__PROBLEM TO WORK ON__:
In the copy, every line of the material that follows must appear exactly, and no pictures should.

··· EXERCISE MATERIALS

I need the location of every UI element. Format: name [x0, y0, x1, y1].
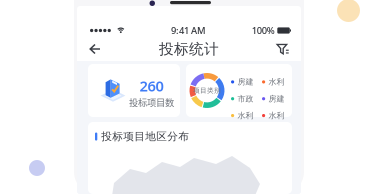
staticText: 260 — [140, 76, 164, 96]
staticText: 投标项目地区分布 — [101, 130, 189, 143]
staticText: 水利 — [268, 111, 284, 120]
button[interactable]: Back — [83, 38, 106, 60]
button[interactable]: 项目类别 — [186, 64, 292, 117]
staticText: 9:41 AM — [171, 24, 206, 37]
button[interactable]: Filter — [270, 38, 295, 60]
staticText: 市政 — [237, 94, 253, 104]
staticText: 投标项目数 — [129, 96, 174, 109]
staticText: 水利 — [268, 77, 284, 87]
staticText: 水利 — [237, 111, 253, 120]
staticText: 100% — [252, 24, 275, 37]
staticText: 项目类别 — [193, 86, 221, 95]
staticText: 房建 — [237, 77, 253, 87]
staticText: 房建 — [268, 94, 284, 104]
button[interactable]: 260 — [88, 64, 180, 117]
staticText: 投标统计 — [159, 40, 219, 58]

······

__FINISHED EXERCISE__:
I need the location of every UI element. Format: name [x0, y0, x1, y1].
staticText: 260 — [140, 76, 164, 96]
staticText: 投标项目地区分布 — [101, 130, 189, 143]
staticText: 水利 — [268, 111, 284, 120]
button[interactable]: Back — [83, 38, 106, 60]
button[interactable]: 项目类别 — [186, 64, 292, 117]
staticText: 9:41 AM — [171, 24, 206, 37]
button[interactable]: Filter — [270, 38, 295, 60]
staticText: 市政 — [237, 94, 253, 104]
staticText: 投标项目数 — [129, 96, 174, 109]
staticText: 水利 — [268, 77, 284, 87]
staticText: 水利 — [237, 111, 253, 120]
staticText: 100% — [252, 24, 275, 37]
staticText: 项目类别 — [193, 86, 221, 95]
staticText: 房建 — [237, 77, 253, 87]
staticText: 房建 — [268, 94, 284, 104]
button[interactable]: 260 — [88, 64, 180, 117]
staticText: 投标统计 — [159, 40, 219, 58]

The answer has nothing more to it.